General information
- Type: Single seat sport homebuilt aircraft
- National origin: Italy
- Manufacturer: Dedalus srl, Milan

History
- First flight: May 1984

= Dedalus Poppy =

The Dedalus Poppy is a homebuilt, single engine, single seat ultralight aircraft flown in Italy in the 1980s. Several were built and flown; at least one remains on the Italian civil register in 2010.

==Design and development==

The Poppy is a conventionally laid out, single engine, high wing ultralight. Its wings have constant chord and are braced with aluminium V struts attached to the lower fuselage longerons. The tailplane is mounted on top of the extreme rear of the tapered fuselage, with the elevators hinged beyond.
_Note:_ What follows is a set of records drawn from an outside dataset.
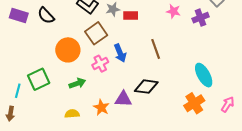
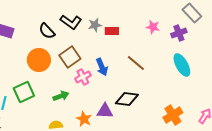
black semicircle: (46, 16) -> (47, 31), moved
brown square: (96, 33) -> (70, 57), moved
brown line: (156, 49) -> (136, 63), turned -30
orange circle: (68, 50) -> (39, 60), moved
cyan ellipse: (204, 75) -> (182, 65), moved

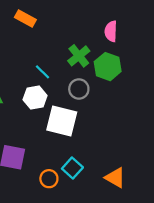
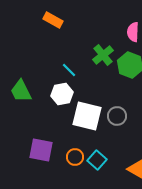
gray circle: (79, 89) -> (117, 116), moved
orange circle: (49, 179) -> (75, 157), moved

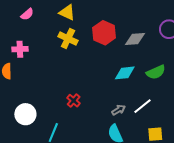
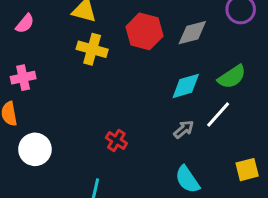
white line: (143, 106) -> (218, 114), moved
gray arrow: (118, 110) -> (184, 129), moved
white circle: (25, 114) -> (35, 149), moved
The fin is broad and straight tapered, carrying a straight edged rudder which ends above the tailplane. The Poppy has a geodetic structure of Sitka spruce, covered with Dacron fabric apart from a glass fibre engine cowling.

The Poppy is powered by an 18.6 kW (25 hp) KFM 107E flat twin two-stroke engine. Its single-seat cabin is under the wings. It has a fixed, conventional undercarriage with mainwheels on cantilever legs attached to the lower fuselage.

The first flight was in May 1984.

==Operational history==
The Poppy was a homebuilt aircraft, with kits available. Build time was about 300 hrs. In 1992 "many" Poppys were flying, though by mid-2010 only one remained on the registers of European countries west of Russia.